O estudo, realizado pelo Centro de Estudos de Segurança e Cidadania (CESeC), analisou 3.392 casos enquadrados na Lei de Drogas (tráfico, associação e porte para consumo).
Sobrerrepresentação e desfechos desiguais
A análise estatística revela que a composição racial no Sistema de Justiça Criminal é de 58% de pessoas negras e 42% de brancas. No entanto, o nível de punição para pessoas negras é desproporcional:
| Indicador | Pessoas Negras | Pessoas Brancas |
| Percentual entre os Acusados | 69% | Não especificado |
| Percentual entre os Condenados | 77% | Não especificado |
| Sentenças em Favelas/Comunidades que resultam em Condenação | Quase 80% | Não especificado |
| Probabilidade de Receber Transação Penal (Acordo) | 43% a menos de chance que brancos | Mais chance |
O professor Ignacio Cano, da UERJ, destacou que a proporção de negros aumenta à medida que o processo judicial avança, o que “responde a um racismo estrutural na sociedade brasileira.”
Punição e Local de Ocorrência
O local da ocorrência e a raça são marcadores cruciais de seletividade. O estudo constatou que:
Sentenças de Condenação: 76,5% das sentenças condenatórias citam explicitamente que o local da ocorrência foi uma favela ou comunidade. Em territórios sob domínio de facções criminosas, o número sobe para 79,3%.

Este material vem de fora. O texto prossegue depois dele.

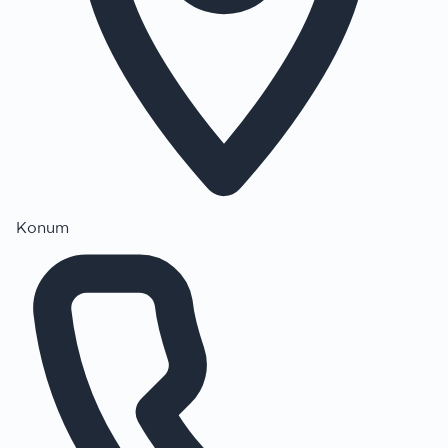
Konum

Abordagem e Residência: Moradores de bairros de maior renda estão “praticamente ausentes” dos registros policiais, enquanto pessoas abordadas por uso de drogas em áreas ricas da cidade, geralmente, são oriundas de áreas de baixa renda.
O professor de Direito Penal Salo Carvalho, da UFRJ, avalia que o fator territorial aumenta exponencialmente a probabilidade de condenação. “Acaba sendo uma criminalização genérica de toda uma população,” disse.
Diferenças nas Penas e Transação Penal
O punitivismo e a seletividade penal também ficam evidentes nas penas aplicadas e nos acordos de transação penal:
Pena Média: A média da pena de prisão por crimes de drogas para negros chega a 1.172 dias, enquanto para brancos a média é de 810 dias.
Transação Penal: O acordo para evitar o processo criminal é oferecido majoritariamente aos acusados brancos (60,8%). Os pesquisadores observam que as pessoas brancas são as que mais se beneficiam do instrumento, sendo mais enquadradas nos artigos de porte para consumo pessoal.
Outro dado é a influência do tipo de droga: a maconha é mais comum em casos de uso (59,6%), enquanto a cocaína é mais frequente em casos de tráfico (79,5%). A imputação inicial por tráfico ou associação resulta em alta probabilidade de denúncia pelo Ministério Público (94%).